TASK STATEMENT
Repeat the data exactly. Pictures are not part of the copy.

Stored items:
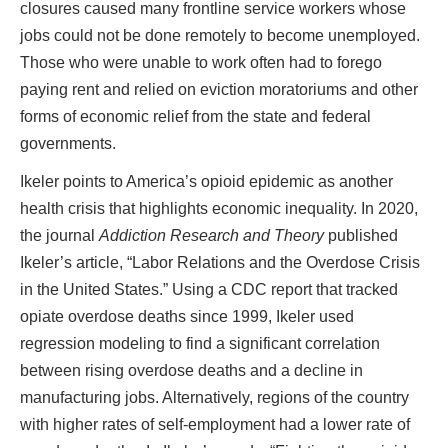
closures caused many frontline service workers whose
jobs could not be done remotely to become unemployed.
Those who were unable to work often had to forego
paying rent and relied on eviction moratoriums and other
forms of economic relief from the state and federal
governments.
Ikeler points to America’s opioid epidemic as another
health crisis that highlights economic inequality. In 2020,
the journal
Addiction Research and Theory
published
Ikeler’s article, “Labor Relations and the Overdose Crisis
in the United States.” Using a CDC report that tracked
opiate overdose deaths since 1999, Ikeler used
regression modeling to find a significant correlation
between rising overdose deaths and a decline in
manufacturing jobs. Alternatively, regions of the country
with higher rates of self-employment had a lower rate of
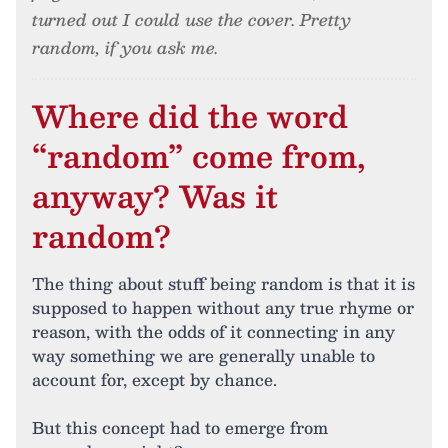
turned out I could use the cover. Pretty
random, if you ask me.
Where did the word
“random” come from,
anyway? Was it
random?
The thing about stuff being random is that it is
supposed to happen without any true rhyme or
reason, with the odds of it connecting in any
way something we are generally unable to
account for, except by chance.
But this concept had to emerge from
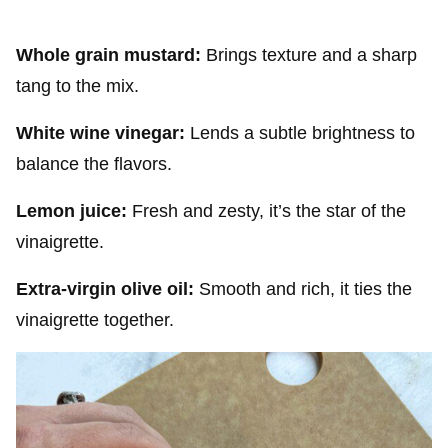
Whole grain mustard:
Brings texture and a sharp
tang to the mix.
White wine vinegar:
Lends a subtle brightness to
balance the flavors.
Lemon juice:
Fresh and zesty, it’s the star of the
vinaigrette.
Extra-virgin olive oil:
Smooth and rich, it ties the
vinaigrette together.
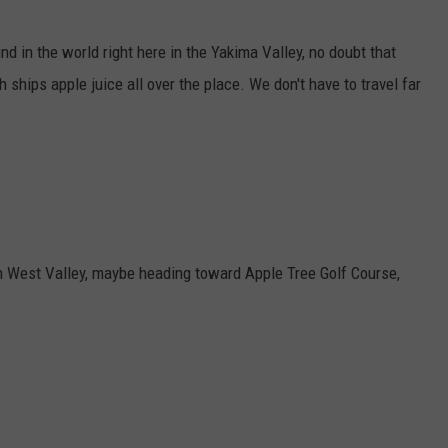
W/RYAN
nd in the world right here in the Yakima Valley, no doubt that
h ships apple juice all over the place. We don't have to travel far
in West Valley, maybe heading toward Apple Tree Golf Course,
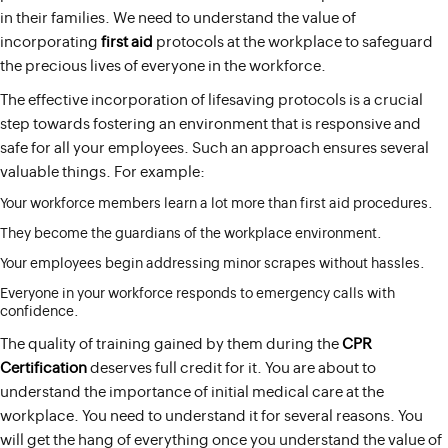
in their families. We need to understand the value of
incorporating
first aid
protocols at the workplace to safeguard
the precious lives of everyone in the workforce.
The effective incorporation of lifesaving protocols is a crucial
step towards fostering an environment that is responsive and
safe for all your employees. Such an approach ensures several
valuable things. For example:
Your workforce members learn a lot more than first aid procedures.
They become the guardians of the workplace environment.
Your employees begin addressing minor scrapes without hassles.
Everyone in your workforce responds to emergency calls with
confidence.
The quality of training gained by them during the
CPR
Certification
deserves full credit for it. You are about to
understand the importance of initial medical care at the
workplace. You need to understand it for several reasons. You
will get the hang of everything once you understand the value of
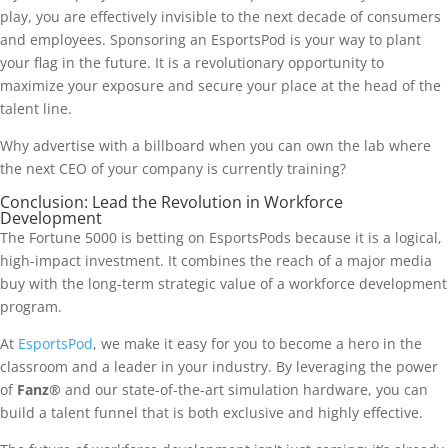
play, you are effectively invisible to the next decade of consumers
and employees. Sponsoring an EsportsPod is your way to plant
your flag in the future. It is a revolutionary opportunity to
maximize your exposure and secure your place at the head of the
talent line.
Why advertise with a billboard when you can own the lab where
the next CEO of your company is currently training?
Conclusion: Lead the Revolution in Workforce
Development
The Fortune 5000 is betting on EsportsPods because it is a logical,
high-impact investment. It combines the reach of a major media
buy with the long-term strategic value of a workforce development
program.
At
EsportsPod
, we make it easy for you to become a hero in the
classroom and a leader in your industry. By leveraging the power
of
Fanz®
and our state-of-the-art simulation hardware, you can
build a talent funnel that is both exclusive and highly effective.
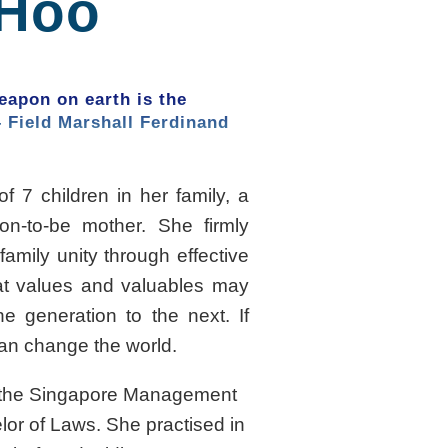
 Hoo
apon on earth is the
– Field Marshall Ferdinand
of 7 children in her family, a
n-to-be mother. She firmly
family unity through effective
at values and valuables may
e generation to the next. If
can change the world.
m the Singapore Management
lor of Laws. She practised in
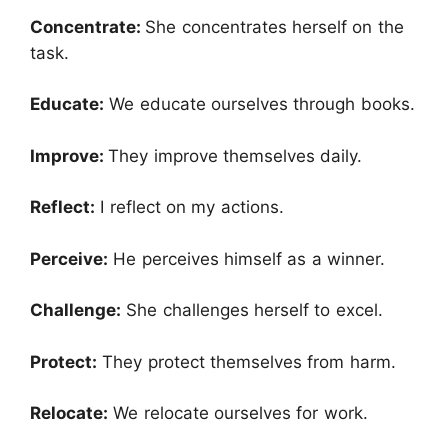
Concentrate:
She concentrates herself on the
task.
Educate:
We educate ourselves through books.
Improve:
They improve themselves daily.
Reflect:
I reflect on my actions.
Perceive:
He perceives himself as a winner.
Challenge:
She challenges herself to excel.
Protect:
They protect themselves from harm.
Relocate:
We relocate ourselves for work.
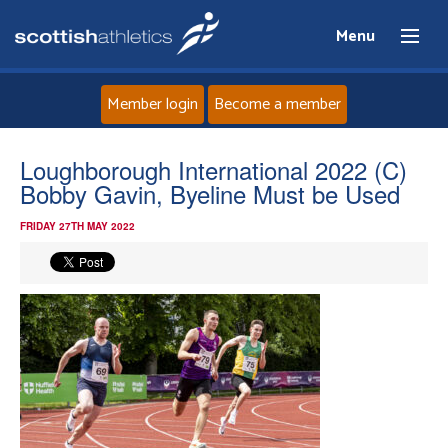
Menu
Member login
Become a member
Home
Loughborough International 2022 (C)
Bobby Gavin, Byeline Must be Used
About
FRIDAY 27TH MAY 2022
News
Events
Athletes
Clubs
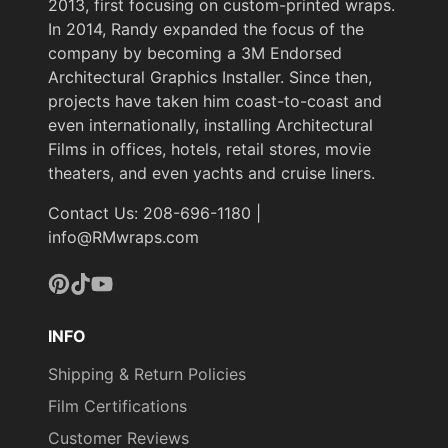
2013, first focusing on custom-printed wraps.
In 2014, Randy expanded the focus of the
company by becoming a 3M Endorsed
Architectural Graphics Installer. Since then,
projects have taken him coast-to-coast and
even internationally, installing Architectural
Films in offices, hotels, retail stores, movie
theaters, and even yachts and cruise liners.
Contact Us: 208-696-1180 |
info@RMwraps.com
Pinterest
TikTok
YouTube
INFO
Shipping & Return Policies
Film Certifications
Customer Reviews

ANSWER TO THIS EXERCISE
closures caused many frontline service workers whose
jobs could not be done remotely to become unemployed.
Those who were unable to work often had to forego
paying rent and relied on eviction moratoriums and other
forms of economic relief from the state and federal
governments.
Ikeler points to America’s opioid epidemic as another
health crisis that highlights economic inequality. In 2020,
the journal
Addiction Research and Theory
published
Ikeler’s article, “Labor Relations and the Overdose Crisis
in the United States.” Using a CDC report that tracked
opiate overdose deaths since 1999, Ikeler used
regression modeling to find a significant correlation
between rising overdose deaths and a decline in
manufacturing jobs. Alternatively, regions of the country
with higher rates of self-employment had a lower rate of
turned out I could use the cover. Pretty
random, if you ask me.
Where did the word
“random” come from,
anyway? Was it
random?
The thing about stuff being random is that it is
supposed to happen without any true rhyme or
reason, with the odds of it connecting in any
way something we are generally unable to
account for, except by chance.
But this concept had to emerge from
Whole grain mustard:
Brings texture and a sharp
tang to the mix.
White wine vinegar:
Lends a subtle brightness to
balance the flavors.
Lemon juice:
Fresh and zesty, it’s the star of the
vinaigrette.
Extra-virgin olive oil:
Smooth and rich, it ties the
vinaigrette together.
W/RYAN
nd in the world right here in the Yakima Valley, no doubt that
h ships apple juice all over the place. We don't have to travel far
in West Valley, maybe heading toward Apple Tree Golf Course,
in their families. We need to understand the value of
incorporating
first aid
protocols at the workplace to safeguard
the precious lives of everyone in the workforce.
The effective incorporation of lifesaving protocols is a crucial
step towards fostering an environment that is responsive and
safe for all your employees. Such an approach ensures several
valuable things. For example:
Your workforce members learn a lot more than first aid procedures.
They become the guardians of the workplace environment.
Your employees begin addressing minor scrapes without hassles.
Everyone in your workforce responds to emergency calls with
confidence.
The quality of training gained by them during the
CPR
Certification
deserves full credit for it. You are about to
understand the importance of initial medical care at the
workplace. You need to understand it for several reasons. You
will get the hang of everything once you understand the value of
play, you are effectively invisible to the next decade of consumers
and employees. Sponsoring an EsportsPod is your way to plant
your flag in the future. It is a revolutionary opportunity to
maximize your exposure and secure your place at the head of the
talent line.
Why advertise with a billboard when you can own the lab where
the next CEO of your company is currently training?
Conclusion: Lead the Revolution in Workforce
Development
The Fortune 5000 is betting on EsportsPods because it is a logical,
high-impact investment. It combines the reach of a major media
buy with the long-term strategic value of a workforce development
program.
At
EsportsPod
, we make it easy for you to become a hero in the
classroom and a leader in your industry. By leveraging the power
of
Fanz®
and our state-of-the-art simulation hardware, you can
build a talent funnel that is both exclusive and highly effective.
 Hoo
apon on earth is the
– Field Marshall Ferdinand
of 7 children in her family, a
n-to-be mother. She firmly
family unity through effective
at values and valuables may
e generation to the next. If
can change the world.
m the Singapore Management
lor of Laws. She practised in
Concentrate:
She concentrates herself on the
task.
Educate:
We educate ourselves through books.
Improve:
They improve themselves daily.
Reflect:
I reflect on my actions.
Perceive:
He perceives himself as a winner.
Challenge:
She challenges herself to excel.
Protect:
They protect themselves from harm.
Relocate:
We relocate ourselves for work.
Menu
Member login
Become a member
Home
Loughborough International 2022 (C)
Bobby Gavin, Byeline Must be Used
About
FRIDAY 27TH MAY 2022
News
Events
Athletes
Clubs
2013, first focusing on custom-printed wraps.
In 2014, Randy expanded the focus of the
company by becoming a 3M Endorsed
Architectural Graphics Installer. Since then,
projects have taken him coast-to-coast and
even internationally, installing Architectural
Films in offices, hotels, retail stores, movie
theaters, and even yachts and cruise liners.
Contact Us: 208-696-1180 |
info@RMwraps.com
Pinterest
TikTok
YouTube
INFO
Shipping & Return Policies
Film Certifications
Customer Reviews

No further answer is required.